[About this task] From the entries below, copy each line in which the word "Решение" occurs.

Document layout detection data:
+-------+
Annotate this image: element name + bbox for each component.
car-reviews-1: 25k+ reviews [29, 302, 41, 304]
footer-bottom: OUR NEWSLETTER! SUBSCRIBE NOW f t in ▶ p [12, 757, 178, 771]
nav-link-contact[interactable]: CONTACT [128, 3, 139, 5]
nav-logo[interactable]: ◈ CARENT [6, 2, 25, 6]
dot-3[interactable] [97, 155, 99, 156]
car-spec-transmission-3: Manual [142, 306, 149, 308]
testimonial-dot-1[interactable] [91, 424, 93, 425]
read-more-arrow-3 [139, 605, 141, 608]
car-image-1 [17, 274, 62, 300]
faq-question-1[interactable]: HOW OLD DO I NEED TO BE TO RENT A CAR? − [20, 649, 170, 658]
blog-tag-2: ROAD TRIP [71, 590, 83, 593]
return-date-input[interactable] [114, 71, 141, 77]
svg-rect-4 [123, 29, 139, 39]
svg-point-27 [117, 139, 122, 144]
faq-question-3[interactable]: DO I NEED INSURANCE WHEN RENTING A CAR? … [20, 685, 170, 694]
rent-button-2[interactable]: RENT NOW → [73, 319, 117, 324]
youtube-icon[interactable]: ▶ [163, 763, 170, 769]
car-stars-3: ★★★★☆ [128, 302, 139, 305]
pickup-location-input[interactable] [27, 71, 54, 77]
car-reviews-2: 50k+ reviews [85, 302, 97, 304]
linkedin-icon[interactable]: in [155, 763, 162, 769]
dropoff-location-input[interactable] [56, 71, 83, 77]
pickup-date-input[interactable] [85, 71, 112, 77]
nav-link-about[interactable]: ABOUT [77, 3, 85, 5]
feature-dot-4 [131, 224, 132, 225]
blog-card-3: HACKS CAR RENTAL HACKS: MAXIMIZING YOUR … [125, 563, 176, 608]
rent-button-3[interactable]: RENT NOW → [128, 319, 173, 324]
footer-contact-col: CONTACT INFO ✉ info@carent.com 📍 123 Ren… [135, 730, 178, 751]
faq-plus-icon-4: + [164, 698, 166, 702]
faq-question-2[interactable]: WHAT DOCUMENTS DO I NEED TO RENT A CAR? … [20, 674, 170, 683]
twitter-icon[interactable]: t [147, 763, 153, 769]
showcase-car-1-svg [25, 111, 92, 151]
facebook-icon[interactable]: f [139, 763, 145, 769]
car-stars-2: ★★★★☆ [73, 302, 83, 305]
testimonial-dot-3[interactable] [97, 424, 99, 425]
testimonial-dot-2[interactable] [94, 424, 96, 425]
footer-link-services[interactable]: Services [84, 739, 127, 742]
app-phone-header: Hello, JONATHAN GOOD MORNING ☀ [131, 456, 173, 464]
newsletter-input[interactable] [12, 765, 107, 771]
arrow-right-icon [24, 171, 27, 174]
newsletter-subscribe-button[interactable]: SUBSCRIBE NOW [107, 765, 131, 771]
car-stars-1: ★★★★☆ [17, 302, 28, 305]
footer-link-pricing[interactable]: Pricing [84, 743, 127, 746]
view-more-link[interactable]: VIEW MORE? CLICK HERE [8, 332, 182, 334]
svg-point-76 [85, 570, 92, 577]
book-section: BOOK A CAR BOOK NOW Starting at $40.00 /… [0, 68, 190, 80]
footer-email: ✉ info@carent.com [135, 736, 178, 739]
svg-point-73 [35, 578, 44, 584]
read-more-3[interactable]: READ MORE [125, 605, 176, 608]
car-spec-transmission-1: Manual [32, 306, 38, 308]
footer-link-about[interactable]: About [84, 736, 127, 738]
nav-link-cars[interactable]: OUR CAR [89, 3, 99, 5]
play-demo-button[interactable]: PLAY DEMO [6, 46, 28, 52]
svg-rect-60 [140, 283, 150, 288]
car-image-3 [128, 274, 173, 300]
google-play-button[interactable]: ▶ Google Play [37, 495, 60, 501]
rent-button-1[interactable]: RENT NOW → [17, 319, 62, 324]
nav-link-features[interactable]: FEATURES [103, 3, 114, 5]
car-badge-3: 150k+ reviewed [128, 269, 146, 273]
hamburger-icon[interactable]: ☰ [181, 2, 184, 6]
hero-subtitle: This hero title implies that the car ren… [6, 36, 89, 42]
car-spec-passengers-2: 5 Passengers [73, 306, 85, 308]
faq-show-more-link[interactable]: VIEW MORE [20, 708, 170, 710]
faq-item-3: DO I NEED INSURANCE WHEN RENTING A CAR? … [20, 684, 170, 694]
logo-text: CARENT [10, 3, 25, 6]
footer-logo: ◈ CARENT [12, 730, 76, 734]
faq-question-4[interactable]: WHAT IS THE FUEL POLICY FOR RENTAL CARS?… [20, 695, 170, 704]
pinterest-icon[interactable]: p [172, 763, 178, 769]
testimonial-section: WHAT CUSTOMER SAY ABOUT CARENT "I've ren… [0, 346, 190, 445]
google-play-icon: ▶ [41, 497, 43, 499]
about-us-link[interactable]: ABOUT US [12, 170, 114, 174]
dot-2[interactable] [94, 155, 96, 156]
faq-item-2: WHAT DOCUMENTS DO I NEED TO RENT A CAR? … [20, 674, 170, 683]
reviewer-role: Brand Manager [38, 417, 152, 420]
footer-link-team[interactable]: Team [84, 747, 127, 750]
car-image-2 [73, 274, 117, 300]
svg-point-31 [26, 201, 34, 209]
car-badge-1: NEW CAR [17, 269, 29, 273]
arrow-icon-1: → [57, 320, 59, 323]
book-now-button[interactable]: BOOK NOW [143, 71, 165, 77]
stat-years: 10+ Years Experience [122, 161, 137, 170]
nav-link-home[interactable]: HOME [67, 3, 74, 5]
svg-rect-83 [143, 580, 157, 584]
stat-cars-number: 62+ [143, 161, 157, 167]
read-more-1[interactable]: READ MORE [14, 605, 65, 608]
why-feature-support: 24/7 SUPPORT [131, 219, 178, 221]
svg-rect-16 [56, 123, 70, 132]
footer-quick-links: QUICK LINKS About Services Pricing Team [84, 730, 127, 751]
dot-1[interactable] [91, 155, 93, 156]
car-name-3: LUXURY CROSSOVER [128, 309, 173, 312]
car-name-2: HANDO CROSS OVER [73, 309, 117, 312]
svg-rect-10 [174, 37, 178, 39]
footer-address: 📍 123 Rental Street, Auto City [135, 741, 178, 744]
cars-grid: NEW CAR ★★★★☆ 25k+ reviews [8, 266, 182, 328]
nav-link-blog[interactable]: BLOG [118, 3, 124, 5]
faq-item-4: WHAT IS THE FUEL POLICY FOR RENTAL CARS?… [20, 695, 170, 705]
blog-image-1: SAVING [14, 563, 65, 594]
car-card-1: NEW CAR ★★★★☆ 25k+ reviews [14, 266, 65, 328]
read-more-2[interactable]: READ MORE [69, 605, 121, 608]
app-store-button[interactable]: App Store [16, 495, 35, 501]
+-------+
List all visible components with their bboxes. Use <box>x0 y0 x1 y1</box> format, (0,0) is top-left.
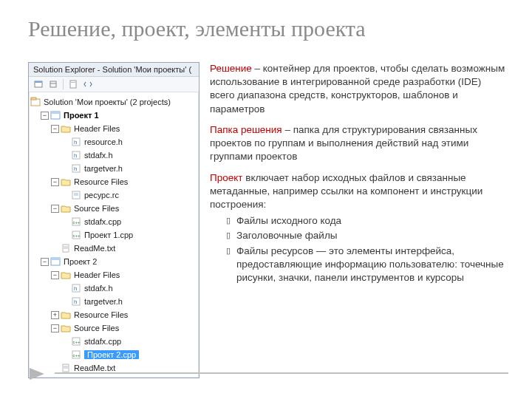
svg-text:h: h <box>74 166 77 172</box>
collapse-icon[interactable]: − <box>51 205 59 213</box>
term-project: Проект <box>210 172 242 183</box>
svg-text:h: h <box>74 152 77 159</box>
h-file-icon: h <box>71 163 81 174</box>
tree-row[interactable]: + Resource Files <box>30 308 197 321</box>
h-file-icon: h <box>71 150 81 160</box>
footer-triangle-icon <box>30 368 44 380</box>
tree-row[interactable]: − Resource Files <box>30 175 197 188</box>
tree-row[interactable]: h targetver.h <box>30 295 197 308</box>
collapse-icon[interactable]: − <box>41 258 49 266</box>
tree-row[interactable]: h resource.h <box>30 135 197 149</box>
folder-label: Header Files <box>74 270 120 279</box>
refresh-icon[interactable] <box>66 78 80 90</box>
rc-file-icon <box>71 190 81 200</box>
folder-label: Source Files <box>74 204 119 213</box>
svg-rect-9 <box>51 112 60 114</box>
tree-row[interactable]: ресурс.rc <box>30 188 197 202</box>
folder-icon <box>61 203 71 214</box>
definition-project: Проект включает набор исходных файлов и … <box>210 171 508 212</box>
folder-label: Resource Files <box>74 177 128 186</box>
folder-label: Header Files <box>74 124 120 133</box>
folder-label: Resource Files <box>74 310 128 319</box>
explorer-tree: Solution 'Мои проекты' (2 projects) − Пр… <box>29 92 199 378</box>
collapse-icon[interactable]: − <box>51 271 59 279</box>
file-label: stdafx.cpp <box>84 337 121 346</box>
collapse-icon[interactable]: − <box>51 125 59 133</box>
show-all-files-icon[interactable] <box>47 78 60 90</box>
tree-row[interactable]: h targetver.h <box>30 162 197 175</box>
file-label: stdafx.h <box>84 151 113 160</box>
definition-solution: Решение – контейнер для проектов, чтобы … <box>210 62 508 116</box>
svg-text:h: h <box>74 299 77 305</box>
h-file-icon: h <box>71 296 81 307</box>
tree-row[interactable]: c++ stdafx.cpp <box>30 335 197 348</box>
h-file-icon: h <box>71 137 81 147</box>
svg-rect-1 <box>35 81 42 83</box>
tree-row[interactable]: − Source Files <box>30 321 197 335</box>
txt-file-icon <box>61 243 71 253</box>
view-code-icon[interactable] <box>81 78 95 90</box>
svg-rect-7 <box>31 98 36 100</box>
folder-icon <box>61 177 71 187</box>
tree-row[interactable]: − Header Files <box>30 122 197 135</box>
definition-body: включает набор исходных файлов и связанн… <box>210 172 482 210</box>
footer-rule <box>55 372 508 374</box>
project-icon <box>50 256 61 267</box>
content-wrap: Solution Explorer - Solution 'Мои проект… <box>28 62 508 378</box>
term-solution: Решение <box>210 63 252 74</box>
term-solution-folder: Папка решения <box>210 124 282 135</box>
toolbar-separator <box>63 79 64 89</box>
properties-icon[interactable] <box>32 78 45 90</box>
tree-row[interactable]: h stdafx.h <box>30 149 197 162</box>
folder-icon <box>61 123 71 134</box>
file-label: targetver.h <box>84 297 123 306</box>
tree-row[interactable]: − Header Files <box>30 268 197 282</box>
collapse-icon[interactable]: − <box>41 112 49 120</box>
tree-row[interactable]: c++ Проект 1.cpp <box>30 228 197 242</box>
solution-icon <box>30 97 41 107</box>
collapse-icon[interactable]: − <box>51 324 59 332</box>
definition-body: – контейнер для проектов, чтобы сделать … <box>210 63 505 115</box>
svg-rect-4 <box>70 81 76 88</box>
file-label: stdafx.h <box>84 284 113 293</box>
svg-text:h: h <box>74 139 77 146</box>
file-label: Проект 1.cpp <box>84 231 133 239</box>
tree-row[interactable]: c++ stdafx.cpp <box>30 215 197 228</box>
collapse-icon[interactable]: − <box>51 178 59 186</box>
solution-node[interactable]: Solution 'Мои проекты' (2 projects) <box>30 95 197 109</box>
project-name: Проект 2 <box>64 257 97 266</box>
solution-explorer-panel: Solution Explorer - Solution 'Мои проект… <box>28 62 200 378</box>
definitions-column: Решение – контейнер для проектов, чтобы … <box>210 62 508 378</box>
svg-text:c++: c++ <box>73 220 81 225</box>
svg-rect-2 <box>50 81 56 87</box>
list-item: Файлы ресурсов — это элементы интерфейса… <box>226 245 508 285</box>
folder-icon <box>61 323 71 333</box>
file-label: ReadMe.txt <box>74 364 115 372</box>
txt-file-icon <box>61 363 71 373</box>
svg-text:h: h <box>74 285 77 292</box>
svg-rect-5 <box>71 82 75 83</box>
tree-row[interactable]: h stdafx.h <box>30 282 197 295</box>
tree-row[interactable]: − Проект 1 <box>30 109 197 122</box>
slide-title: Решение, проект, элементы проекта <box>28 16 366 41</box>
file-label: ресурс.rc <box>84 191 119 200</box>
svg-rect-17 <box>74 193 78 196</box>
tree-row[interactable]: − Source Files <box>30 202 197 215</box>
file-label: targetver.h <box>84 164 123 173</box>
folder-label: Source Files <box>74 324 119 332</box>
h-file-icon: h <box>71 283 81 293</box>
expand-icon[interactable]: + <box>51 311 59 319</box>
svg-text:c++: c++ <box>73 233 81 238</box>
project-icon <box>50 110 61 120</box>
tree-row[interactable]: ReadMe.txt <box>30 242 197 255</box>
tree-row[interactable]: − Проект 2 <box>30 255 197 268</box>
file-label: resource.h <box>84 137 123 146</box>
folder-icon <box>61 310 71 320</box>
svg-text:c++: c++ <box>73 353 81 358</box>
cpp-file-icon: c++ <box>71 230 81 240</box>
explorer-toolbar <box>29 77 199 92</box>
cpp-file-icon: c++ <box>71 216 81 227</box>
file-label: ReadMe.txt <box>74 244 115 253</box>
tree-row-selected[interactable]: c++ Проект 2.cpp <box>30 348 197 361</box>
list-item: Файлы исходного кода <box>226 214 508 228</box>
+-------+
[Written reply]
definition-solution: Решение – контейнер для проектов, чтобы … <box>210 62 508 116</box>
term-solution: Решение <box>210 63 252 74</box>
definitions-column: Решение – контейнер для проектов, чтобы … <box>210 62 508 378</box>
slide-title: Решение, проект, элементы проекта <box>28 16 366 41</box>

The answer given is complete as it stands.